1998 shooter video game

 is a shoot 'em up video game developed and published by Treasure. It was originally released in Japanese arcades in 1998 and subsequently ported to the Sega Saturn later that year. The story follows a team of fighter pilots in the far future who are battling waves of enemies summoned by a mysterious crystal dug up from the Earth. The player hosts an arsenal of six different types of shots to choose from, and a sword to destroy nearby targets. The stages are tightly designed to present players with scenarios that can be approached differently with the various weapon types.

Treasure was primarily known for developing action and platform games for home consoles before Radiant Silvergun. Despite the company's concerns about the financial viability of arcade games and the shooter genre, they felt they had a good premise for a game and decided to pursue it. Radiant Silvergun was developed by ten people, with Gonzo outsourced for animated cutscenes. The game was developed for the ST-V arcade board first and later ported to the architecturally similar Sega Saturn. Towards the end of development, the team recruited professional gamers that held high scores in shooters to play test the game.

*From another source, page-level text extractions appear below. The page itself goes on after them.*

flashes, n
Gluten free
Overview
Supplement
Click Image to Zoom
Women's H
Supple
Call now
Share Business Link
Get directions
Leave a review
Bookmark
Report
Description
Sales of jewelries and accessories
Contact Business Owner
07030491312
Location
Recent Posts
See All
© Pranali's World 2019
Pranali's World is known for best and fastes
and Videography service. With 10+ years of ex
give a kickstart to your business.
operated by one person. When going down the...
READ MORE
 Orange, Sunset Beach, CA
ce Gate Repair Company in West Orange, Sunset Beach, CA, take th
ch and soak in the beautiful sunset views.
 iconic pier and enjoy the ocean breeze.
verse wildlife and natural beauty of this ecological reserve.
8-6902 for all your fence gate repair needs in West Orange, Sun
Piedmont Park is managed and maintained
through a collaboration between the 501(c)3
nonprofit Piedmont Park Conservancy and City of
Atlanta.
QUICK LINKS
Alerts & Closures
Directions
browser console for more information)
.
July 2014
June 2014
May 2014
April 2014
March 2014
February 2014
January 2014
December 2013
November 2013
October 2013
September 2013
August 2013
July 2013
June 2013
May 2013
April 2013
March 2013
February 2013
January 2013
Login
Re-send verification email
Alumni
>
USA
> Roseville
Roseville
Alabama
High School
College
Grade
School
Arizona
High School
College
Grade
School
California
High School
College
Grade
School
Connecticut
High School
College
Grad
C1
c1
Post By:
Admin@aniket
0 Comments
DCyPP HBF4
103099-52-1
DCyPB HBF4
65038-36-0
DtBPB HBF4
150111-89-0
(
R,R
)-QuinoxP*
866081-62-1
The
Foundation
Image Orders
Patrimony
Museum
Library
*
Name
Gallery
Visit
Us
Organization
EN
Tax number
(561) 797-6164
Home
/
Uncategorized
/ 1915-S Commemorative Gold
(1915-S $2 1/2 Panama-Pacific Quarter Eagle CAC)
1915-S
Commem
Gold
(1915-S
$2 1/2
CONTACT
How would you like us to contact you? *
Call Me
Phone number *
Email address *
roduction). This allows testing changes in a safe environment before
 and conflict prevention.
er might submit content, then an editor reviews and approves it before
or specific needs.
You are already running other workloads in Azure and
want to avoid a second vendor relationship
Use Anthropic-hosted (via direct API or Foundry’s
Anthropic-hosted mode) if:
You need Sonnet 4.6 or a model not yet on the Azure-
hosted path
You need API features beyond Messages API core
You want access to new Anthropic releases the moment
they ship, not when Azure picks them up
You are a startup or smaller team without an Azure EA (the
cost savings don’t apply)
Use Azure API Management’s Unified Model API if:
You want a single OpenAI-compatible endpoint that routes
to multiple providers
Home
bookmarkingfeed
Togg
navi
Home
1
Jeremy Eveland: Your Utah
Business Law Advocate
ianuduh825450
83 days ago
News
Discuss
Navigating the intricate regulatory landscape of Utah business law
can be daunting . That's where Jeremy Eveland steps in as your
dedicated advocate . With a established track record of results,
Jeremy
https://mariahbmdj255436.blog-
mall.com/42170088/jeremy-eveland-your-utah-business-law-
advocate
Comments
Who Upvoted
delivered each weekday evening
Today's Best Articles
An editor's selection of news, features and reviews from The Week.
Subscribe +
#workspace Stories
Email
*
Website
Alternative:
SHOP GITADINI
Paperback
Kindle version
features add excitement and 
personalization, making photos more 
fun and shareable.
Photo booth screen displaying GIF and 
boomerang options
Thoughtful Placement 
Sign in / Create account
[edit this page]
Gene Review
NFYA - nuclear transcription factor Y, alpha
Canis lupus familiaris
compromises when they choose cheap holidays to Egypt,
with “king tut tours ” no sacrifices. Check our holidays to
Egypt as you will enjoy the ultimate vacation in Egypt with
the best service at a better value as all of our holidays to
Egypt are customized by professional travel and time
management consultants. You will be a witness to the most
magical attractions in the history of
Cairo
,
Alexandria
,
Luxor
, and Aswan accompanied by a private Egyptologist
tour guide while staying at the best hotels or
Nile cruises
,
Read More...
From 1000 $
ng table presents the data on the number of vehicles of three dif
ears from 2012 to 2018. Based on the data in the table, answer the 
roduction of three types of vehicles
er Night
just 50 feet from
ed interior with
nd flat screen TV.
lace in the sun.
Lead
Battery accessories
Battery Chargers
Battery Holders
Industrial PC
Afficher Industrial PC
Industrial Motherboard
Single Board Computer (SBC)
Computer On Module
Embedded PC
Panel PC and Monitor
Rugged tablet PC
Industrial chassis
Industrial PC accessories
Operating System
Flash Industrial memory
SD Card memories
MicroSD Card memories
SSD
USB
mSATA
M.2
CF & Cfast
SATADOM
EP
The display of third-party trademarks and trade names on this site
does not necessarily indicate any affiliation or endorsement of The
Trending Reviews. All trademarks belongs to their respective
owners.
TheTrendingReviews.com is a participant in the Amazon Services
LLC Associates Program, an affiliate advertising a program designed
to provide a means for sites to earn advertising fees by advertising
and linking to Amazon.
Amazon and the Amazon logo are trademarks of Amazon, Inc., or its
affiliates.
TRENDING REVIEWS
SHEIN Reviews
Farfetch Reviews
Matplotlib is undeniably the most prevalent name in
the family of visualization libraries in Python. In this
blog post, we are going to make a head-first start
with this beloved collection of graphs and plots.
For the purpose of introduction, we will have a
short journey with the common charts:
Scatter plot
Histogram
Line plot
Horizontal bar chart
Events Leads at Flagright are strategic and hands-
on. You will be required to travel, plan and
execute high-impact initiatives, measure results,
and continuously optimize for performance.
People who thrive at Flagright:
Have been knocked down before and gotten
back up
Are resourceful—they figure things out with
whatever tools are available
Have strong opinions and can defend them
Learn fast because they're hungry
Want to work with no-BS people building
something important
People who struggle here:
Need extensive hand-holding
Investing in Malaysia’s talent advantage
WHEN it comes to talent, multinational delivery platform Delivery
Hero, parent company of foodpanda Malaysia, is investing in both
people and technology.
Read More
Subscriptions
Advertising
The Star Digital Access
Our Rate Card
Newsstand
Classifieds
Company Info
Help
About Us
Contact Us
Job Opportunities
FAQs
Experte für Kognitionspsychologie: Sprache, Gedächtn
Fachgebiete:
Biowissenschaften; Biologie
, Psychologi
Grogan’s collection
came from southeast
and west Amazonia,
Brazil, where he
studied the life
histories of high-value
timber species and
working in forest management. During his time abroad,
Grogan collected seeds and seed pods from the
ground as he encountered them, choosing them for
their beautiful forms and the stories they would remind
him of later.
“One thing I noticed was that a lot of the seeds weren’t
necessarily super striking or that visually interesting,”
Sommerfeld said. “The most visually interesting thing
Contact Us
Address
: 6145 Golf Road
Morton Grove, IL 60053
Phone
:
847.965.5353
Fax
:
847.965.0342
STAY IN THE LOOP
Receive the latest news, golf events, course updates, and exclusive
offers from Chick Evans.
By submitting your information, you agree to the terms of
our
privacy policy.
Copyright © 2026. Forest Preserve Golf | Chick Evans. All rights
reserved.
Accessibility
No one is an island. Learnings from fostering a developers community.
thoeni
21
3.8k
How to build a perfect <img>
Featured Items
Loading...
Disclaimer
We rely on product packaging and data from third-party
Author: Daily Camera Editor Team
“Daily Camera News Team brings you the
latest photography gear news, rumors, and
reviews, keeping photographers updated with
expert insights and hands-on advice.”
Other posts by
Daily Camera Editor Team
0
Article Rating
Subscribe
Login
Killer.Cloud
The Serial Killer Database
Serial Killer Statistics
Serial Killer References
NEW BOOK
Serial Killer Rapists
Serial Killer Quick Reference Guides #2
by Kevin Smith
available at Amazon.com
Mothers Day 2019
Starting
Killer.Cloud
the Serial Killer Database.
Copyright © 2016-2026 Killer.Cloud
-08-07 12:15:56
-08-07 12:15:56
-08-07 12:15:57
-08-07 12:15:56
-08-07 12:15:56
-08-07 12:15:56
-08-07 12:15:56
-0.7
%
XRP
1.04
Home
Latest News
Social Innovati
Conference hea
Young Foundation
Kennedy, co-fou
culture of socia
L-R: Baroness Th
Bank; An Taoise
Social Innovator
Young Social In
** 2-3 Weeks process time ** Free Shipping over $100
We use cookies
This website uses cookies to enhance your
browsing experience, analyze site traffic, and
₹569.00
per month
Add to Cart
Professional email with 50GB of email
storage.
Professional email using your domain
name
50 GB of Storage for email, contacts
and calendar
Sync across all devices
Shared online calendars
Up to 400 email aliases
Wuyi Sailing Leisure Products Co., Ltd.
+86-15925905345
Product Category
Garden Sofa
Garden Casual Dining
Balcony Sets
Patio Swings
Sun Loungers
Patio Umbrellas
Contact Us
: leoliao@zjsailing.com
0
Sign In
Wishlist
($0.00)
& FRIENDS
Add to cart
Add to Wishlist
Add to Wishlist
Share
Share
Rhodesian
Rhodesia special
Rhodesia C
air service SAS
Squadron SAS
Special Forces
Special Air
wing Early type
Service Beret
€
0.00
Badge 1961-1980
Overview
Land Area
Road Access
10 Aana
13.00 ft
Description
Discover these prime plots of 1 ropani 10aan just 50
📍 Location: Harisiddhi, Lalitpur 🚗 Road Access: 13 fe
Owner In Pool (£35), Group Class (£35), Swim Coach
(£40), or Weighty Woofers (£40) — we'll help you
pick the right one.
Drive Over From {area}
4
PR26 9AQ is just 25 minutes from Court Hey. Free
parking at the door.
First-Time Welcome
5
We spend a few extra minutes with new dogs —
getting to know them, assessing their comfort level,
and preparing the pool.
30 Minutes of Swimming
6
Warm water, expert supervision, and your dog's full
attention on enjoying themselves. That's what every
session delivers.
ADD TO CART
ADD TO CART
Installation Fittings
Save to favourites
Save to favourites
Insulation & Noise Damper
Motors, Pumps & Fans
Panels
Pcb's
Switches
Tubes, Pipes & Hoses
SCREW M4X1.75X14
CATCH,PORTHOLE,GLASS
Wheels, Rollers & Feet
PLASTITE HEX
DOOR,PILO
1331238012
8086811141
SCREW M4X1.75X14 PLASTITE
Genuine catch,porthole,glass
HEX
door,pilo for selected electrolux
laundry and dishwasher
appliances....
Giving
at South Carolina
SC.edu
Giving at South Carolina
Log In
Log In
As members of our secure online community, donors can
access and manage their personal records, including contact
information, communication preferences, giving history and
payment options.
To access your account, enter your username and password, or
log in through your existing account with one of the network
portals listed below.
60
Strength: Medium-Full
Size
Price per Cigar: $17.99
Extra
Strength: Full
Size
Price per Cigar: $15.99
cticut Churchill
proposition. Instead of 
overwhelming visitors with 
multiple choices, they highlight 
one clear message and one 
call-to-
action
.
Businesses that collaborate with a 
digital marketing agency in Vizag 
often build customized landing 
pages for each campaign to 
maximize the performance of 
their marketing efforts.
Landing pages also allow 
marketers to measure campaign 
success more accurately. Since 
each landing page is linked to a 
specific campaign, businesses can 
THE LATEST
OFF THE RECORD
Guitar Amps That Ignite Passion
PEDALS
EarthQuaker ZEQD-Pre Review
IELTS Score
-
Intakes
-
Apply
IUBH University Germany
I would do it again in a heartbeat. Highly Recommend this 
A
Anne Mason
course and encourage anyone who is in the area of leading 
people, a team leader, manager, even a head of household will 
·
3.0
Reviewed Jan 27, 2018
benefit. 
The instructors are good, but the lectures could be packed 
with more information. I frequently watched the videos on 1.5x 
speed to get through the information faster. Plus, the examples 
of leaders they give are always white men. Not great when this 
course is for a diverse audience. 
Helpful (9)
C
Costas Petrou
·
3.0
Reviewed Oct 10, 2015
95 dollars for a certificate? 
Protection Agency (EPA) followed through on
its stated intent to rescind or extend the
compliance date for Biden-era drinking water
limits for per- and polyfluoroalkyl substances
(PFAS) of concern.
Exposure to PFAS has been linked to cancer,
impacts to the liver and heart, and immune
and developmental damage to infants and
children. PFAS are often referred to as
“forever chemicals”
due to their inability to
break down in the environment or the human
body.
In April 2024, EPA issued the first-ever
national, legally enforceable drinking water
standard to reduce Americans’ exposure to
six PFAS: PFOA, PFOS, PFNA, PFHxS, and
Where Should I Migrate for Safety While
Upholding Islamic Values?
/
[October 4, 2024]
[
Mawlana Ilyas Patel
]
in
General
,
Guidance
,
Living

Radiant Silvergun was first released in Japanese arcades in May 1998. Treasure president Masato Maegawa went in person to arcades to gauge the reaction of players. The Saturn port was released two months later in Japan. Despite its region exclusivity, Radiant Silvergun was imported by Western critics and received critical acclaim. Journalists agreed that the game revived the shoot 'em up genre, which had fallen by the wayside after the rise in popularity of arcade fighting games in the 1990s. In retrospect, it is considered one of the greatest shooters and Sega Saturn games of all time. It received a spiritual sequel in the form of Ikaruga (2001), and was ported worldwide to the Xbox 360 in 2011, to the Nintendo Switch in 2022 and to Windows in 2023.

==Gameplay==

A player using the spread gun

Radiant Silvergun is a vertically scrolling shoot 'em up. The player is given a wide arsenal from the start of the game featuring three primary weapons: strong forward laser, weak homing projectiles, and a spread gun which fires pairs of exploding projectiles at a wide angle. Combining any of these weapons with another will result in one of three new types of attack: a rear firing laser (laser + spread), an auto-targeting plasma beam (laser + homing), and a close range missile targeting system (homing + spread). Using all 3 weapons together activates a sword that can be swung around the ship to damage nearby enemies and defensively absorb a common type of enemy projectile. Absorbing enemy fire charges up the sword for a screen-clearing special attack. The stages are methodically and tightly paced with carefully crafted scenarios that can be approached differently with the varying weapons.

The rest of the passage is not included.